Non si considera un filantropo, ma solo "una persona che cerca di dare una mano a chi ce la può fare"

Uova di Pasqua106
La lezione gli è arrivata dal nonno, che prima della Prima  Guerra mondiale fece un prestito ai vicini senza pretendere che gli fossero restituiti i soldi.  Vojtěch Sedláček, nato a Praga nel 1947, è un imprenditore sociale che tramite una fondazione chiamata Nejdřív doma (che si può tradurre come “Prima la casa”), presta il denaro alle persone in difficoltà senza richiedere interessi né, in molti casi, la restituzione obbligatoria del prestito. Il contrario degli strozzini che mettono l’ultimo cappio al collo dei disperati alla ricerca di denaro.

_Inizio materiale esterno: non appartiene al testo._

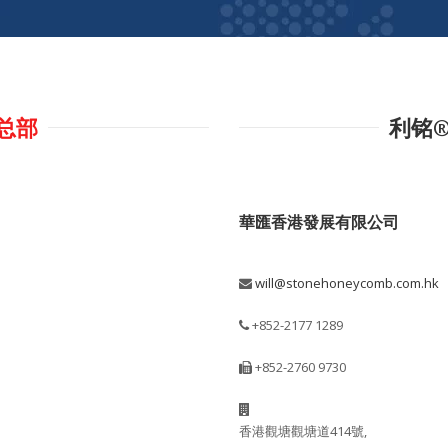
总部
利铭
華匯香港發展有限公司
will@stonehoneycomb.com.hk
+852-2177 1289
+852-2760 9730
香港觀塘觀塘道414號,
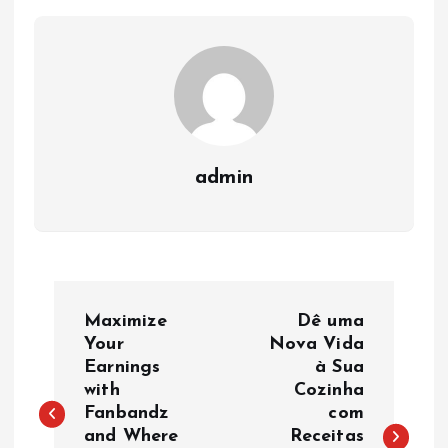
admin
P
Maximize
Dê uma
o
Your
Nova Vida
Earnings
à Sua
with
Cozinha
s
Fanbandz
com
and Where
Receitas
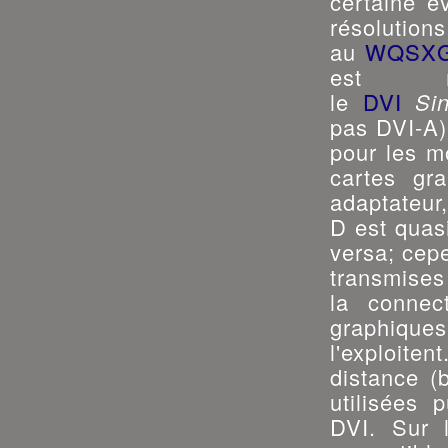
certaine év
résolu
au
WQSX
est rét
le
DVI
Sin
pas DVI-A),
pour les m
cartes gra
adaptateur
D est quas
versa; cep
transmises
la connec
graphique
l'exploit
distance (
utilisées 
DVI. Sur 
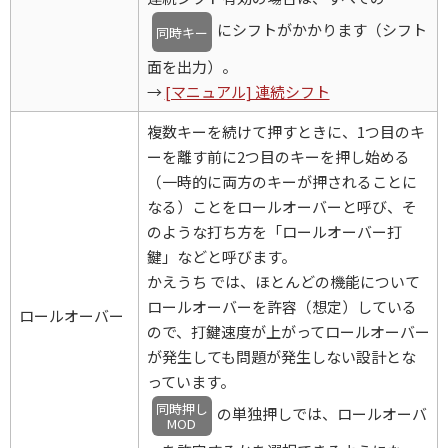
にシフトがかかります（シフト
同時キー
面を出力）。
→
[マニュアル] 連続シフト
複数キーを続けて押すときに、1つ目のキ
ーを離す前に2つ目のキーを押し始める
（一時的に両方のキーが押されることに
なる）ことをロールオーバーと呼び、そ
のような打ち方を「ロールオーバー打
鍵」などと呼びます。
かえうち では、ほとんどの機能について
ロールオーバーを許容（想定）している
ロールオーバー
ので、打鍵速度が上がってロールオーバー
が発生しても問題が発生しない設計とな
っています。
同時押し
の単独押しでは、ロールオーバ
MOD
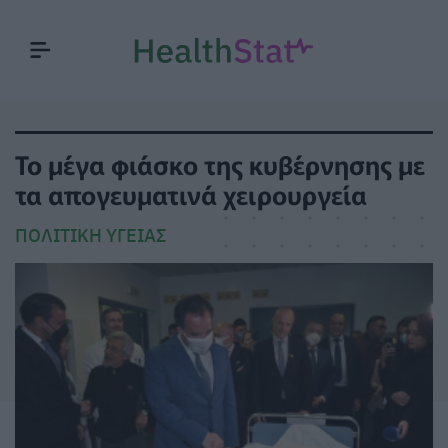
Το μέγα φιάσκο της κυβέρνησης με
τα απογευματινά χειρουργεία
ΠΟΛΙΤΙΚΉ ΥΓΕΊΑΣ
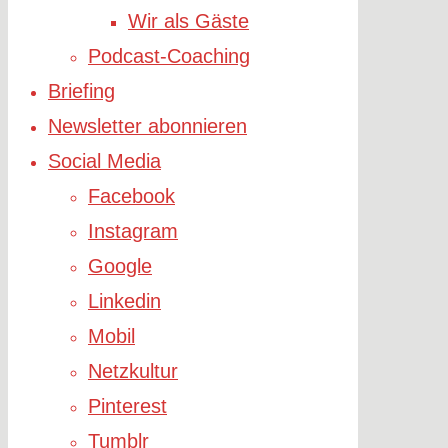
Wir als Gäste
Podcast-Coaching
Briefing
Newsletter abonnieren
Social Media
Facebook
Instagram
Google
Linkedin
Mobil
Netzkultur
Pinterest
Tumblr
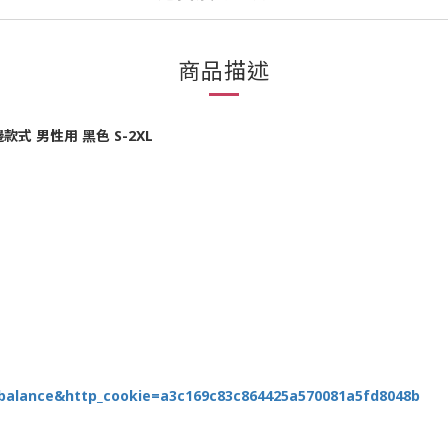
商品描述
款式 男性用 黑色 S-2XL
balance&http_cookie=a3c169c83c864425a570081a5fd8048b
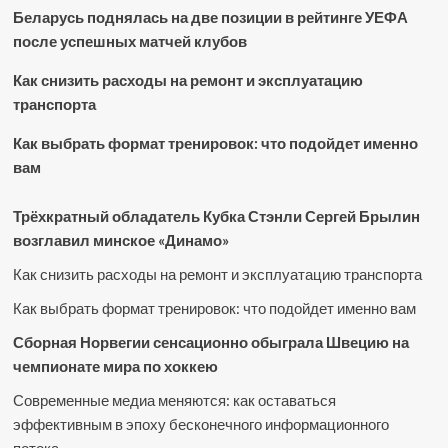
Беларусь поднялась на две позиции в рейтинге УЕФА
после успешных матчей клубов
Как снизить расходы на ремонт и эксплуатацию
транспорта
Как выбрать формат тренировок: что подойдет именно
вам
Трёхкратный обладатель Кубка Стэнли Сергей Брылин
возглавил минское «Динамо»
Как снизить расходы на ремонт и эксплуатацию транспорта
Как выбрать формат тренировок: что подойдет именно вам
Сборная Норвегии сенсационно обыграла Швецию на
чемпионате мира по хоккею
Современные медиа меняются: как оставаться
эффективным в эпоху бесконечного информационного
потока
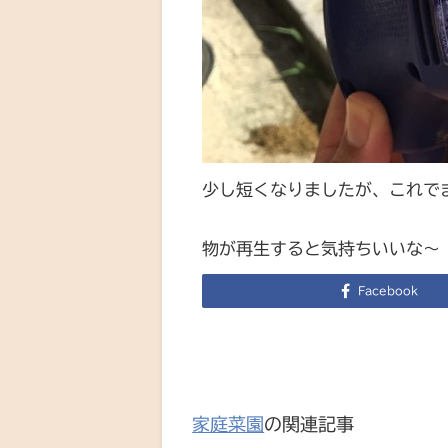
少し短くなりましたが、これで
物が再生すると気持ちいいな〜
Facebook
家庭菜園
の関連記事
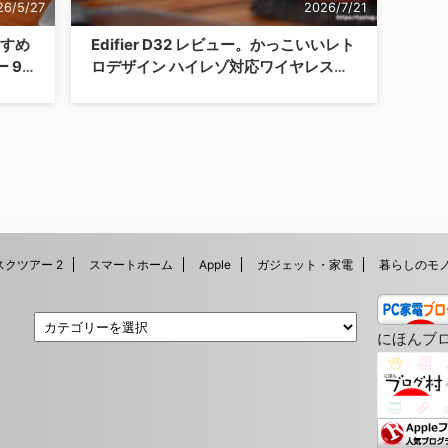
26/5/27
2026/7/21
すすめ
Edifier D32 レビュー。かっこいいレト
 9
ロデザイン ハイレゾ対応ワイヤレスス
紹
ピーカー。Apple AirPlayにも対応。
スクツアー 2
スマートホーム
Apple
ガジェット・家電
暮らしのモ
にほんブ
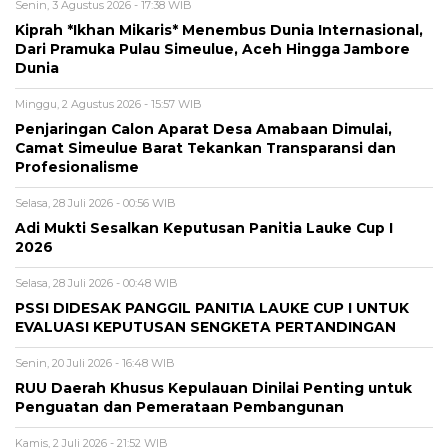
Senin, 3 Agustus 2026 - 17:38 WIB
Kiprah *Ikhan Mikaris* Menembus Dunia Internasional,
Dari Pramuka Pulau Simeulue, Aceh Hingga Jambore
Dunia
Minggu, 2 Agustus 2026 - 15:57 WIB
Penjaringan Calon Aparat Desa Amabaan Dimulai,
Camat Simeulue Barat Tekankan Transparansi dan
Profesionalisme
Selasa, 28 Juli 2026 - 00:56 WIB
Adi Mukti Sesalkan Keputusan Panitia Lauke Cup I
2026
Selasa, 28 Juli 2026 - 00:48 WIB
PSSI DIDESAK PANGGIL PANITIA LAUKE CUP I UNTUK
EVALUASI KEPUTUSAN SENGKETA PERTANDINGAN
Senin, 20 Juli 2026 - 16:48 WIB
RUU Daerah Khusus Kepulauan Dinilai Penting untuk
Penguatan dan Pemerataan Pembangunan
Kamis, 2 Juli 2026 - 21:52 WIB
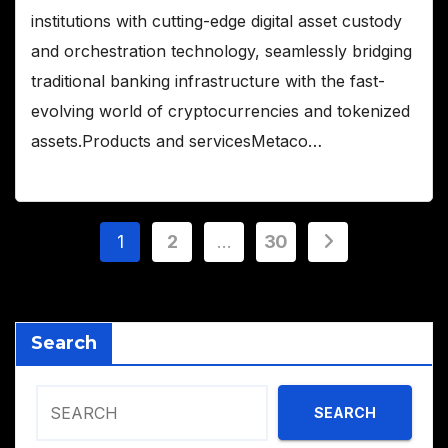
institutions with cutting-edge digital asset custody
and orchestration technology, seamlessly bridging
traditional banking infrastructure with the fast-
evolving world of cryptocurrencies and tokenized
assets.Products and servicesMetaco…
Posts
1
2
…
30
pagination
Search
SEARCH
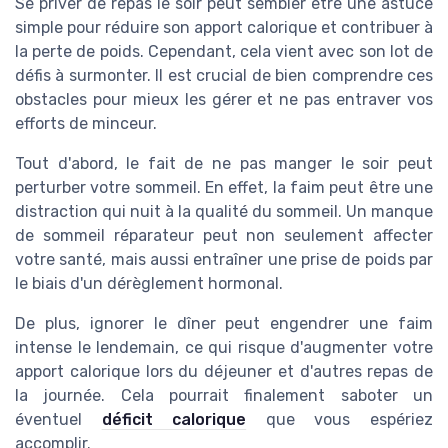
Se priver de repas le soir peut sembler être une astuce
simple pour réduire son apport calorique et contribuer à
la perte de poids. Cependant, cela vient avec son lot de
défis à surmonter. Il est crucial de bien comprendre ces
obstacles pour mieux les gérer et ne pas entraver vos
efforts de minceur.
Tout d'abord, le fait de ne pas manger le soir peut
perturber votre sommeil. En effet, la faim peut être une
distraction qui nuit à la qualité du sommeil. Un manque
de sommeil réparateur peut non seulement affecter
votre santé, mais aussi entraîner une prise de poids par
le biais d'un dérèglement hormonal.
De plus, ignorer le dîner peut engendrer une faim
intense le lendemain, ce qui risque d'augmenter votre
apport calorique lors du déjeuner et d'autres repas de
la journée. Cela pourrait finalement saboter un
éventuel
déficit calorique
que vous espériez
accomplir.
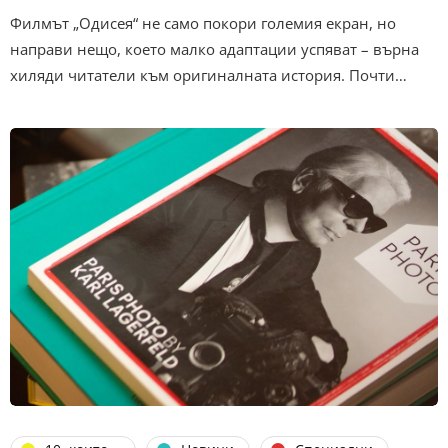
Филмът „Одисея“ не само покори големия екран, но
направи нещо, което малко адаптации успяват – върна
хиляди читатели към оригиналната история. Почти…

Sedláček ha iniziato la sua carriera come tecnico e programmatore di computer, ma dopo la caduta del regime comunista nella ex Cecoslovacchia si è dedicato a molteplici attività imprenditoriali e sociali, comprese la creazione di imprese e progetti per l’inserimento lavorativo di persone con disabilità. Ha fondato, per esempio,  Obslužna spol. e Agentura ProVás, due società con l’obiettivo di creare opportunità di lavoro e attività commerciali per persone con disabilità. E poi dal 2020 la nuova organizzazione specializzata in piccoli prestiti (si parte dall’equivalente di 800 euro) alle persone povere. L’imprenditore ceco non ama sentirsi definire un filantropo, quanto semplicemente “una persona che cerca di dare una mano a chi ce la può fare e ha solo bisogno di un primo aiuto”. Quello che le banche spesso negano proprio ai soggetti più deboli.